**Brief:** Only the pictures are to be left out; please reproduce everything else in the data exactly.

**Exercise input:**
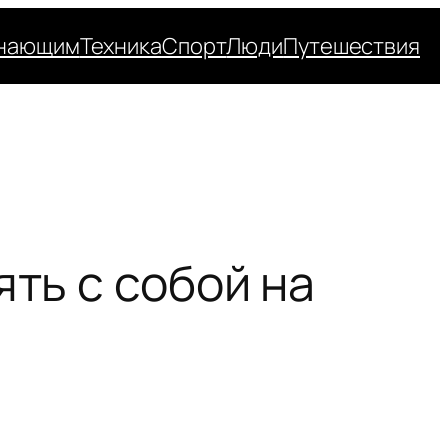
нающим
Техника
Спорт
Люди
Путешествия
ять с собой на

**Response to this task:**
нающим
Техника
Спорт
Люди
Путешествия
ять с собой на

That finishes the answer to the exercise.